As Sherry Turkle, a professor of social science who has written a great deal on human-technology interaction claimed in her book ‘Alone Together’, ‘we have to find a way to live with seductive technology and make it work to our purposes.’
Here are a few effective methods we are seeing people use to regain balance and take back control in a fashion that they feel is appropriate. They aren’t always definitive actions, but they show the way in which ‘digital detox’ is merely one way in which people are regulating their use of smart-phones, tablets and connective digital technology.
Family rules
During our research, we witnessed people, particularly families, practising a new social etiquette around phones. This might be limiting access such as permitting an appropriate amount of screen time or even re-setting wi-fi passwords until certain tasks have been completed. Some families denote bedrooms and bathrooms as tech-free spaces. The TV is being de-prioritised as the centrepiece in hope of nurturing conversation and relaxation.
Social codes
To be phubbed describes the act of somebody pulling out a phone whilst communicating with you. We’ve seen playful tactics such as ‘phone stacking’, whereby diners balance all their phones in the middle of the table. Now we are beginning to see a more collective discipline of the appropriate times to hide away our phones. Some restaurants such as Bunyadi in London are banning phones as a USP to allow people an escape from the everyday.
Second phones
The relaunch of the Nokia 3310 might not simply be a case of addressing a market nostalgic for retro design. Another reason might be to consider this a sign that some want to rid their phones of distractions and strip their mobiles back to the core functions — making calls and sending/receiving SMS messages. An article in the FT suggested that there are a number of ‘second phoneys’ who use a smartphone in the day but a simpler phone in the evening.
Do Not Disturb
Turning off notifications is an effective demonstration of people pushing back on the constant bombardment faced by apps that are designed to encourage engagement. Notifications demand our attention and pull us away from the task at hand or the people in front of us.
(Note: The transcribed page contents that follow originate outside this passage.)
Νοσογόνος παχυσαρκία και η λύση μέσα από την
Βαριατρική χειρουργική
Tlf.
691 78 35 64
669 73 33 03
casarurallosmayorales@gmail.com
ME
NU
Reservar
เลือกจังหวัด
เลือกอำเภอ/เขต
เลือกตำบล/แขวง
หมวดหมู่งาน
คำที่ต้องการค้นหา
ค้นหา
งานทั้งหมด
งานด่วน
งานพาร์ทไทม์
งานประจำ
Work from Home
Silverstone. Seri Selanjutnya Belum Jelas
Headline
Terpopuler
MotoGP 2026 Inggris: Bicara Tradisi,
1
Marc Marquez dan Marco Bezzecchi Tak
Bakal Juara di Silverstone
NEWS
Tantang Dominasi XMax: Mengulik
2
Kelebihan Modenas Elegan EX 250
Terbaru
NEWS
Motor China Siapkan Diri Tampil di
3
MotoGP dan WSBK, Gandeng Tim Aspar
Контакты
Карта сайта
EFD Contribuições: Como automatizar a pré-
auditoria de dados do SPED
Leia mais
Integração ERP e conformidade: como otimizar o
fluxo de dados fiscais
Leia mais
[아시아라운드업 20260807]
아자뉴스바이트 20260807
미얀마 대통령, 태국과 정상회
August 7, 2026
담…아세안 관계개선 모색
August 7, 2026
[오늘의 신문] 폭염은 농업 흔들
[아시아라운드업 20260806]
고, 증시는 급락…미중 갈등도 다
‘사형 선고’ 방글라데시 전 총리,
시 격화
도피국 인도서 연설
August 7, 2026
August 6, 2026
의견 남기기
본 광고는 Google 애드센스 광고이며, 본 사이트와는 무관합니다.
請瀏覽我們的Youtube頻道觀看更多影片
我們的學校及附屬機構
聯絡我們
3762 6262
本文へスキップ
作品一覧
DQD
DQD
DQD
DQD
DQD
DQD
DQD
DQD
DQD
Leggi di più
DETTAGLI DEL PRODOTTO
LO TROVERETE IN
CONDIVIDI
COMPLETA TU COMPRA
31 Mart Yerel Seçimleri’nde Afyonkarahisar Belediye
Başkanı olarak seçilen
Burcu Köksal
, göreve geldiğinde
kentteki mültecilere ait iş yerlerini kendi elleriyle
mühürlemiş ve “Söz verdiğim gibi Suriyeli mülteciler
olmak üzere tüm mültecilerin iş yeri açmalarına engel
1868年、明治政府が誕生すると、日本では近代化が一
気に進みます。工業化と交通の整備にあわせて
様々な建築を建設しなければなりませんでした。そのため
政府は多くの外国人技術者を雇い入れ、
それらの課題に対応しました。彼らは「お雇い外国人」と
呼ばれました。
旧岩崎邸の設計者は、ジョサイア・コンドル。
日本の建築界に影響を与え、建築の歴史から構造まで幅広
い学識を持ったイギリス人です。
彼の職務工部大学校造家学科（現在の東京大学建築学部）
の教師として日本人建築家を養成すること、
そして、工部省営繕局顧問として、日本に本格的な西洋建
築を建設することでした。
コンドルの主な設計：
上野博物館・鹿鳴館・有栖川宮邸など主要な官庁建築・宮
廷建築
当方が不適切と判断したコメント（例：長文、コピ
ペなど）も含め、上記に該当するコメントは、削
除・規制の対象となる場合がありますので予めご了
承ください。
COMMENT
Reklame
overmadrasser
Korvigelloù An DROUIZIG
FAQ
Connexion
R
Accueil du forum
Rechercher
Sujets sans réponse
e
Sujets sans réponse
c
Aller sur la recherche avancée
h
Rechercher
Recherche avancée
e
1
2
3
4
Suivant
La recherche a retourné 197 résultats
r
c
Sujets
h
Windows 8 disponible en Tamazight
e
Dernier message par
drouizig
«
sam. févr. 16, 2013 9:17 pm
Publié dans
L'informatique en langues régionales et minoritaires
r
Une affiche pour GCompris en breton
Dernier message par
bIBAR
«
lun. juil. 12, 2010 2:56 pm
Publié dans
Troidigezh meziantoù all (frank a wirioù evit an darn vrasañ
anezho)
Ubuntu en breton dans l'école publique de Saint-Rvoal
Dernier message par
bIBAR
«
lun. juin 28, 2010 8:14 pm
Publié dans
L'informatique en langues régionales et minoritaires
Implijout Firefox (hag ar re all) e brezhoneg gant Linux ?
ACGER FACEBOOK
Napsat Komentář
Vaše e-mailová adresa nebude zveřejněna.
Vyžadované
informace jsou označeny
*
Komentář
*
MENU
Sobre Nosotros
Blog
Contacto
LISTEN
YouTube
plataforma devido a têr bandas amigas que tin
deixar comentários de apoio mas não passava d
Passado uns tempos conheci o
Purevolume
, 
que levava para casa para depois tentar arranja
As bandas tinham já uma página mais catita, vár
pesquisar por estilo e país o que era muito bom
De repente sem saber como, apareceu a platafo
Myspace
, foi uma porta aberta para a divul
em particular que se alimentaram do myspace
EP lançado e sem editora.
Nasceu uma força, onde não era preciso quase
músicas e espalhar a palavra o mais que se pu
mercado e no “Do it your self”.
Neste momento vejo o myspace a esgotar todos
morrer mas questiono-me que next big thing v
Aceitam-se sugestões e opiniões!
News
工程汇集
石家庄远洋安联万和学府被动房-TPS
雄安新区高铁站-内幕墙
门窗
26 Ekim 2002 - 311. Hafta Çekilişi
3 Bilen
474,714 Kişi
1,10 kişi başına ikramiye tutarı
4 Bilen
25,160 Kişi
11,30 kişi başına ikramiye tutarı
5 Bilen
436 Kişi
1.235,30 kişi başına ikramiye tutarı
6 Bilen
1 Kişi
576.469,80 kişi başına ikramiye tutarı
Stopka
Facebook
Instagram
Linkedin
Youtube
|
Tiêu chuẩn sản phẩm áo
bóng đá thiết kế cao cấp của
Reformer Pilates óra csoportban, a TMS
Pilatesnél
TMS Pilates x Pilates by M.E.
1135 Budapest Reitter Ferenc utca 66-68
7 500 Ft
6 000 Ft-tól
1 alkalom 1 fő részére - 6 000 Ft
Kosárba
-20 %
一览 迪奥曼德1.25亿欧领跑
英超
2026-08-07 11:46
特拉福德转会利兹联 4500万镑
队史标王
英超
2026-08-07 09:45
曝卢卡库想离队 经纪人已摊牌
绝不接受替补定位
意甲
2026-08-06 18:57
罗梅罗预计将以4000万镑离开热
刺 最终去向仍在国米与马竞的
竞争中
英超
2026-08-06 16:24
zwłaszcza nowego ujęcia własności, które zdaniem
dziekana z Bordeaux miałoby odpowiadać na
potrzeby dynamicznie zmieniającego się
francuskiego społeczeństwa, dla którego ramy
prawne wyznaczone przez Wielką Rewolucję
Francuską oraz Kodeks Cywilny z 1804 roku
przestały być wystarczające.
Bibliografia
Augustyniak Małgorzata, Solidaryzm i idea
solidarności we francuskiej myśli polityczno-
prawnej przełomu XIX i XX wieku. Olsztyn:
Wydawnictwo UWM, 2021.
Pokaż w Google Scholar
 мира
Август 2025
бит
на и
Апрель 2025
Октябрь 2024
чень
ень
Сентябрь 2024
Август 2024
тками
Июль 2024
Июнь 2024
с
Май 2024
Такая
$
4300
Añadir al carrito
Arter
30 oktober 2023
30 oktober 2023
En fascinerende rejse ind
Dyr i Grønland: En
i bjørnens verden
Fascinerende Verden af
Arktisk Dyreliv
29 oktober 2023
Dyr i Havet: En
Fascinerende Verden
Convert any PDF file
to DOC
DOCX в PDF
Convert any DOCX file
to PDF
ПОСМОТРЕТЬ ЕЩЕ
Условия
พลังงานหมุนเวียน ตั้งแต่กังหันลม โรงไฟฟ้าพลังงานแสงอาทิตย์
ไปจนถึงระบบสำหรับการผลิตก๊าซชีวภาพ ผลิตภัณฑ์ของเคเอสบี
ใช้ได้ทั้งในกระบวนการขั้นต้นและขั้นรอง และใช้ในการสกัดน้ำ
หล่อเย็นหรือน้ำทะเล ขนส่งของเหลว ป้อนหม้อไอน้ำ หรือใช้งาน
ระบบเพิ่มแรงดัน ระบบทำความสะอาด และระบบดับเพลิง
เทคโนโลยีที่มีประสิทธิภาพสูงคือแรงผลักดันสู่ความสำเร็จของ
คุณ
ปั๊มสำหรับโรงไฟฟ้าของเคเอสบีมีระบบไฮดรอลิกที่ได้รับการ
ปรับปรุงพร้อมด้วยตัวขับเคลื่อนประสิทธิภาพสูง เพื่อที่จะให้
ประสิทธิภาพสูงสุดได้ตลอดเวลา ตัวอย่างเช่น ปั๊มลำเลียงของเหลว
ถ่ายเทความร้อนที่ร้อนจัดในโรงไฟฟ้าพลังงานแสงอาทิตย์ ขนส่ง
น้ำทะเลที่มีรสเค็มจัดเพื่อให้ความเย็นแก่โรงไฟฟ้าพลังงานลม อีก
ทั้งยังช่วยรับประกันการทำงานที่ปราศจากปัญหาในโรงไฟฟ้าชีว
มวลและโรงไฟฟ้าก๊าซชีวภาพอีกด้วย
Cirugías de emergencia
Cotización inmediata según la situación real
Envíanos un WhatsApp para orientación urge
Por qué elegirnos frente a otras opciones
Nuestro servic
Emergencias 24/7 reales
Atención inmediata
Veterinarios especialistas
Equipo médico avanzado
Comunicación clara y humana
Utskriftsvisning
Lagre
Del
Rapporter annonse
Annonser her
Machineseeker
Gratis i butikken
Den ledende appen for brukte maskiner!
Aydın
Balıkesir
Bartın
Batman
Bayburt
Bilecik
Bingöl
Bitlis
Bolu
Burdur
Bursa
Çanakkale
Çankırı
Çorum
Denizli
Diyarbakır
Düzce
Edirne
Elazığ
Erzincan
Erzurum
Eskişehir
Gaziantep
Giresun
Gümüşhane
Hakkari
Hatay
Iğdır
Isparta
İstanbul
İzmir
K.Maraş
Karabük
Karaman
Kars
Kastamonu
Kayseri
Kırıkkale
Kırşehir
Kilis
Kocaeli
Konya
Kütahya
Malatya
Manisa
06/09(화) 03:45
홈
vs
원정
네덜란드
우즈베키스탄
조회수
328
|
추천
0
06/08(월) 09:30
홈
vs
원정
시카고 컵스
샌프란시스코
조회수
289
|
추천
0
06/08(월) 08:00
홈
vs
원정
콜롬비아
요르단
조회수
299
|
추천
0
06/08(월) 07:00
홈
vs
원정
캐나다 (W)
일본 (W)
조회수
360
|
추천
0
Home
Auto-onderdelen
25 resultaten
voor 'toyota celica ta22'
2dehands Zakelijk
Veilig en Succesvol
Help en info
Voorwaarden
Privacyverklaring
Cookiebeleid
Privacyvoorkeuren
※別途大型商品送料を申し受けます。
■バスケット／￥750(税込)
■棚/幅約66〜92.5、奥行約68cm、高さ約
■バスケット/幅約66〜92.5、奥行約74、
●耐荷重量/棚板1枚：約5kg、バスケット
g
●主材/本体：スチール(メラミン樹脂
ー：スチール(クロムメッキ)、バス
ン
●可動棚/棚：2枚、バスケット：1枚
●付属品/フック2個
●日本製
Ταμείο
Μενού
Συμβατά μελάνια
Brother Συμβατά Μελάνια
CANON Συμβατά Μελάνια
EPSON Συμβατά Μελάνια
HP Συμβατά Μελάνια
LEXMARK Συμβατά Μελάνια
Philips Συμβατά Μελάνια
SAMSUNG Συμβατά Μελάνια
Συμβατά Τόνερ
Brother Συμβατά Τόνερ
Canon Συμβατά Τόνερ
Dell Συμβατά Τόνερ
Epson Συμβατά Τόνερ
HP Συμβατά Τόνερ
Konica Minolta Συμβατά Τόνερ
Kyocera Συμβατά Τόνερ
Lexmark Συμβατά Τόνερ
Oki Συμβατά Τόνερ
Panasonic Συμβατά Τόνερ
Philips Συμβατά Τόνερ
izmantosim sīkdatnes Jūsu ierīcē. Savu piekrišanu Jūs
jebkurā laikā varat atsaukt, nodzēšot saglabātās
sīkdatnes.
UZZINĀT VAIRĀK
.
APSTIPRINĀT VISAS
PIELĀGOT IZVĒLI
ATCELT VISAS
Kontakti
Nicky Morgan, the Education Secretary suggested that teachers should not email after 5pm. Others suggest that school servers should stop pushing emails between 6pm and 7am the next day.
Controlling time
There are lots of mobile and web services to help us monitor or limit the time spent on devices such as Offtime, Moment and Flips. They devise different tactics to help you track how you use your phones and set restrictions on usage. Smartphone users are minimising time spent within an app. These include ditching editing features or ‘filters’ when sharing images partly to make the process swifter and partly to make the result more natural.
Hiding apps
UX design has been so successful at making the act of unlocking our phones and launching an app almost subconscious. This too makes some certain applications almost addictive in nature and can contribute to the frustration and feeling of not being in control. During research, we have seen how people have re-arranged their apps, moving certain ones to harder-to-reach places on their phones. Deleting apps from mobile devices is another strategy.
Setting boundaries
Becoming self-aware of when you are most susceptible to using your phone is the first step to being able to create rules to help you find balance. Rules could include: always keeping your phone out of sight when eating, switching to the ‘do not disturb’ function after 9pm, replacing your phone with a book on public transport, limiting the number of times you check social media to twice a day or turning off email notifications as you leave the office.
Mindfulness
Mindfulness is a meditation technique that encourages a moment outside the pressing concerns of daily life and thereby regaining attention over the present moment when one returns. ‘Being in the moment’ has become another coping mechanism used to help people address the negative affects of information overload associated with smartphones. In April 2016, the mindfulness app Headspace claimed to have over 6 million active users.